You might not be familiar with Chinese cabbage, but you can use the leaves to make lettuce wraps. The hearty leaves contain 161mg nitrates per 100g serving, per research published in the American Journal of Clinical Nutrition.
Bok choy can yield anywhere from 102–309mg nitrates per 100g serving, per research published in the American Journal of Clinical Nutrition. The texture is in between cabbage and lettuce and is best steamed or cooked to remove its bitterness.
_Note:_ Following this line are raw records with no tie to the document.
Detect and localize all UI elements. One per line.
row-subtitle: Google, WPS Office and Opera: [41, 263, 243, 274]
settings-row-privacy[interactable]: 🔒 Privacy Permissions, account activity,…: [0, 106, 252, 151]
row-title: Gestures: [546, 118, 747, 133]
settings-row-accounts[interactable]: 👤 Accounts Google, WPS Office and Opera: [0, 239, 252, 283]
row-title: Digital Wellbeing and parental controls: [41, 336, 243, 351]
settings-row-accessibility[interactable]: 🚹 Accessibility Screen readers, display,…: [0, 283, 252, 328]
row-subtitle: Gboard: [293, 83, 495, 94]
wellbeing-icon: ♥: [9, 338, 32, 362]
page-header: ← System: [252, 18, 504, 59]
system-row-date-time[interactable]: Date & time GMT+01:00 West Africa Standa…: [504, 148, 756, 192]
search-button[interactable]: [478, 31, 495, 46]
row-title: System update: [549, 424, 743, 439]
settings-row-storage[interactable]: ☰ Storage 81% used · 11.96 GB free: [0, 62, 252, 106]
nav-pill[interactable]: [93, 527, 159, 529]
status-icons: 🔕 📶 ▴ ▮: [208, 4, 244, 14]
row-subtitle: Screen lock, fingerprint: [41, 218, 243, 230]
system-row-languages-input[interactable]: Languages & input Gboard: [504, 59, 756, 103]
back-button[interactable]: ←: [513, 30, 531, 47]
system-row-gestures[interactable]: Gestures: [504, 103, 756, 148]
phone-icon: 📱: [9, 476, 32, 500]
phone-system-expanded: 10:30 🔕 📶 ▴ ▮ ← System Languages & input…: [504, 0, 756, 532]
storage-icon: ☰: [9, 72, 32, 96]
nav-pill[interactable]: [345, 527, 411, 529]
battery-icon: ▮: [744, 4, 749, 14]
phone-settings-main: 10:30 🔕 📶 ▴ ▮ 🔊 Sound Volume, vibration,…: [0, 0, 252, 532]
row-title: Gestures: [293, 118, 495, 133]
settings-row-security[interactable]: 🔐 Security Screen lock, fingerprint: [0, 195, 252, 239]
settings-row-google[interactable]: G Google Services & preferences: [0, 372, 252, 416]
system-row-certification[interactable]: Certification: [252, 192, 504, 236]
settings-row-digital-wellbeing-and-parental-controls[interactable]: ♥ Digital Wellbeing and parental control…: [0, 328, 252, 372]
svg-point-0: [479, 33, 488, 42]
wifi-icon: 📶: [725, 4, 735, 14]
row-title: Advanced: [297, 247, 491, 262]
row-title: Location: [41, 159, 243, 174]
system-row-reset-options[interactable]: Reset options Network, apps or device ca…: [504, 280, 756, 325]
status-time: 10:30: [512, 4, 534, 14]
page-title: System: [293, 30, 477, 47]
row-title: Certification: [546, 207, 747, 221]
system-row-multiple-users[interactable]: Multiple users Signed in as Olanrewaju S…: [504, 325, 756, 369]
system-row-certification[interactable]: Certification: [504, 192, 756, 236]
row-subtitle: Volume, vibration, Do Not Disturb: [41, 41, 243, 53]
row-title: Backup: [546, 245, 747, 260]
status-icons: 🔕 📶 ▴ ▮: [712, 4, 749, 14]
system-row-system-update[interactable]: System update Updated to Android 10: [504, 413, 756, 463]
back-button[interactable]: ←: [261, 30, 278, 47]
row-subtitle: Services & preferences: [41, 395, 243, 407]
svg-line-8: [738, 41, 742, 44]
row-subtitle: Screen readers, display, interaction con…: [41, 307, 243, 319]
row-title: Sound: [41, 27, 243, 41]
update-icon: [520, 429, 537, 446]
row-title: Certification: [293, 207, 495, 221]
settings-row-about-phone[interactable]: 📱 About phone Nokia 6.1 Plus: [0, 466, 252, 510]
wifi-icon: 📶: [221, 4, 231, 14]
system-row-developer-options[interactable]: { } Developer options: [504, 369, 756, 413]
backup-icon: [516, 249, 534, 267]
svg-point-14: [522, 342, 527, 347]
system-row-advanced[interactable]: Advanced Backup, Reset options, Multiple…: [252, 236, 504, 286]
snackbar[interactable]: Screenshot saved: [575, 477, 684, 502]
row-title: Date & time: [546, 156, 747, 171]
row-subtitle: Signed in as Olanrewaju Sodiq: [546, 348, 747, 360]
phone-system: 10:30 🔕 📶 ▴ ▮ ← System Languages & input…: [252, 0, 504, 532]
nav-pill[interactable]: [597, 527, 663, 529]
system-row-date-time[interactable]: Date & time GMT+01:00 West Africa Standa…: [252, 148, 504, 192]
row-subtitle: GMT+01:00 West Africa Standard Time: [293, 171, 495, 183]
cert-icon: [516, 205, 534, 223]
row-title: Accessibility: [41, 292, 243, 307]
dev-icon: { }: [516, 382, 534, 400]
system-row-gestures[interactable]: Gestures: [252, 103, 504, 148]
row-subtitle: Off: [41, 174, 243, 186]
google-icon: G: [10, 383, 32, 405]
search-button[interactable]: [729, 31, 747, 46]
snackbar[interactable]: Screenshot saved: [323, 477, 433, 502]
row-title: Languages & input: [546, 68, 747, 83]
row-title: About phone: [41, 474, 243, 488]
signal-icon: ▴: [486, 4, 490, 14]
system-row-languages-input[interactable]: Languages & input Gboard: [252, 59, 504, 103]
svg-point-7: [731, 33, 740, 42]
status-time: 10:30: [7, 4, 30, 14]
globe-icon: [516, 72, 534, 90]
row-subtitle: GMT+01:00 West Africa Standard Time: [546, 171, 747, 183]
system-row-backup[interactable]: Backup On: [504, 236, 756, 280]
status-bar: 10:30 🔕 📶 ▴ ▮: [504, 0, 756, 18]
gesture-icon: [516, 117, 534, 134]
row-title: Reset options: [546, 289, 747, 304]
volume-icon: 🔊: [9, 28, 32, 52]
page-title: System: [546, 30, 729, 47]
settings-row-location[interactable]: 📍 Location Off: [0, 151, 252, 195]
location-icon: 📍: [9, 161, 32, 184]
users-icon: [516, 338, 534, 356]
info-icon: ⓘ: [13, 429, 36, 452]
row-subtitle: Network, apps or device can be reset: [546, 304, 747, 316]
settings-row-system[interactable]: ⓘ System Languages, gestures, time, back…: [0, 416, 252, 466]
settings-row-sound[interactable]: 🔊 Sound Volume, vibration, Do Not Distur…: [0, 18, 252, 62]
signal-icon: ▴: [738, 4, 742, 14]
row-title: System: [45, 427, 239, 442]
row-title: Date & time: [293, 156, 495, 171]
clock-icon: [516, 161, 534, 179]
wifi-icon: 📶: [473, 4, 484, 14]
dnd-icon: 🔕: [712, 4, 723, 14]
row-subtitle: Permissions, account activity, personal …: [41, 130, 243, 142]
Rhubarb is another standout at 281mg nitrate per 100mg serving, the European Food Safety Authority Journalshows. Never had rhubarb before? Make sure to remove all the leaves (they can make you seriously sick) before trying. If you eat it raw, note that it’s tart (like cranberries), so it’s often sweetened. You can also toss it in smoothies, add it to salads, roast it, or make your own sauce and salsa.
Swiss Chard has about 147-270mg nitrates per 100g serving, according to research published in Food Additives & Contaminants. The leaves are tender and similar in taste to spinach—but with a slightly bitter aftertaste.